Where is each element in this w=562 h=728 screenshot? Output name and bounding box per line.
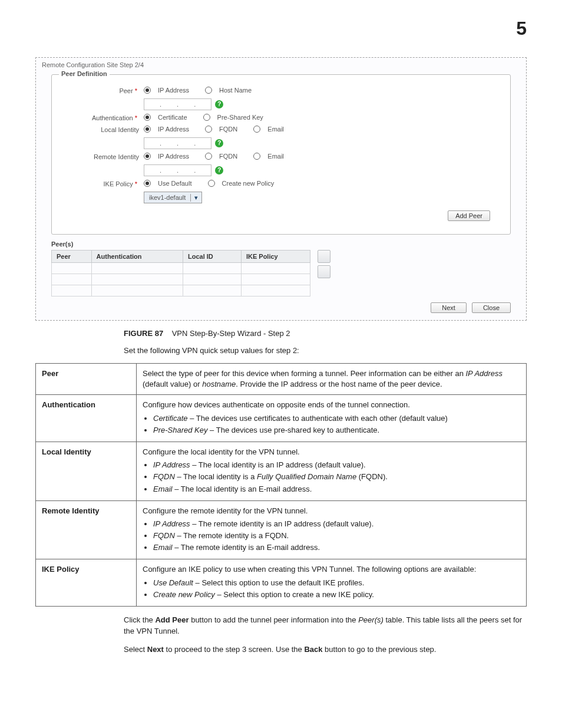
row-localid: Local Identity IP Address FQDN Email — [62, 126, 500, 134]
remoteid-radio-ip[interactable]: IP Address — [144, 153, 196, 160]
peer-radio-ip[interactable]: IP Address — [144, 87, 196, 94]
peer-radio-hostname[interactable]: Host Name — [205, 87, 259, 94]
localid-radio-email[interactable]: Email — [253, 126, 291, 133]
ike-dropdown-value: ikev1-default — [144, 194, 190, 201]
desc-val-peer: Select the type of peer for this device … — [137, 364, 527, 395]
next-button[interactable]: Next — [431, 302, 467, 313]
wizard-screenshot: Remote Configuration Site Step 2/4 Peer … — [35, 57, 527, 321]
opt-email2: Email — [267, 153, 284, 160]
page-number: 5 — [35, 18, 527, 39]
figure-caption: FIGURE 87 VPN Step-By-Step Wizard - Step… — [124, 329, 527, 338]
table-row — [52, 285, 310, 297]
ike-radio-create[interactable]: Create new Policy — [208, 180, 282, 187]
desc-val-ike: Configure an IKE policy to use when crea… — [137, 559, 527, 607]
help-icon[interactable]: ? — [215, 166, 223, 174]
edit-row-button[interactable] — [318, 250, 330, 263]
ike-label: IKE Policy — [104, 180, 133, 187]
ike-radio-default[interactable]: Use Default — [144, 180, 199, 187]
help-icon[interactable]: ? — [215, 139, 223, 147]
desc-key-remote: Remote Identity — [36, 500, 137, 559]
remoteid-label: Remote Identity — [62, 153, 144, 160]
paragraph-add-peer: Click the Add Peer button to add the tun… — [124, 615, 527, 637]
opt-fqdn2: FQDN — [219, 153, 237, 160]
help-icon[interactable]: ? — [215, 100, 223, 108]
peer-label: Peer — [119, 87, 133, 94]
row-remoteid: Remote Identity IP Address FQDN Email — [62, 153, 500, 161]
add-peer-button[interactable]: Add Peer — [448, 210, 490, 221]
paragraph-next: Select Next to proceed to the step 3 scr… — [124, 644, 527, 655]
row-peer: Peer * IP Address Host Name — [62, 87, 500, 95]
desc-key-auth: Authentication — [36, 395, 137, 442]
peer-ip-input[interactable]: ... — [144, 98, 211, 110]
localid-radio-fqdn[interactable]: FQDN — [205, 126, 244, 133]
ike-dropdown[interactable]: ikev1-default ▾ — [144, 192, 202, 203]
desc-val-local: Configure the local identity for the VPN… — [137, 442, 527, 500]
table-row — [52, 263, 310, 274]
localid-label: Local Identity — [62, 126, 144, 133]
th-peer: Peer — [52, 251, 92, 263]
peer-definition-legend: Peer Definition — [59, 70, 110, 77]
th-ikepolicy: IKE Policy — [241, 251, 310, 263]
auth-radio-psk[interactable]: Pre-Shared Key — [203, 114, 270, 121]
opt-email: Email — [267, 126, 284, 133]
desc-key-local: Local Identity — [36, 442, 137, 500]
peer-definition-group: Peer Definition Peer * IP Address Host N… — [51, 74, 511, 235]
desc-val-auth: Configure how devices authenticate on op… — [137, 395, 527, 442]
peers-table: Peer Authentication Local ID IKE Policy — [51, 250, 511, 297]
remoteid-radio-fqdn[interactable]: FQDN — [205, 153, 244, 160]
close-button[interactable]: Close — [472, 302, 511, 313]
opt-psk: Pre-Shared Key — [217, 114, 263, 121]
auth-label: Authentication — [92, 114, 133, 121]
peers-heading: Peer(s) — [51, 241, 520, 248]
auth-radio-cert[interactable]: Certificate — [144, 114, 194, 121]
localid-ip-input[interactable]: ... — [144, 137, 211, 149]
localid-radio-ip[interactable]: IP Address — [144, 126, 196, 133]
opt-def: Use Default — [158, 180, 191, 187]
figure-text: VPN Step-By-Step Wizard - Step 2 — [172, 329, 290, 338]
opt-fqdn: FQDN — [219, 126, 237, 133]
remoteid-ip-input[interactable]: ... — [144, 164, 211, 176]
opt-cert: Certificate — [158, 114, 187, 121]
desc-key-peer: Peer — [36, 364, 137, 395]
desc-val-remote: Configure the remote identity for the VP… — [137, 500, 527, 559]
opt-ip: IP Address — [158, 87, 189, 94]
remoteid-radio-email[interactable]: Email — [253, 153, 291, 160]
row-auth: Authentication * Certificate Pre-Shared … — [62, 114, 500, 122]
opt-hn: Host Name — [219, 87, 252, 94]
table-row — [52, 274, 310, 285]
desc-key-ike: IKE Policy — [36, 559, 137, 607]
figure-label: FIGURE 87 — [124, 329, 163, 338]
opt-ip3: IP Address — [158, 153, 189, 160]
delete-row-button[interactable] — [318, 265, 330, 278]
description-table: Peer Select the type of peer for this de… — [35, 363, 527, 607]
opt-new: Create new Policy — [222, 180, 275, 187]
opt-ip2: IP Address — [158, 126, 189, 133]
th-auth: Authentication — [91, 251, 183, 263]
chevron-down-icon: ▾ — [190, 194, 201, 202]
th-localid: Local ID — [183, 251, 242, 263]
wizard-title: Remote Configuration Site Step 2/4 — [42, 61, 520, 68]
intro-paragraph: Set the following VPN quick setup values… — [124, 346, 527, 355]
row-ike: IKE Policy * Use Default Create new Poli… — [62, 180, 500, 188]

.....

■ ASSIGNMENT ■
Show me each line of the listing above with "Site" in it.

■ ANSWER SPACE ■
wizard-screenshot: Remote Configuration Site Step 2/4 Peer … — [35, 57, 527, 321]
wizard-title: Remote Configuration Site Step 2/4 — [42, 61, 520, 68]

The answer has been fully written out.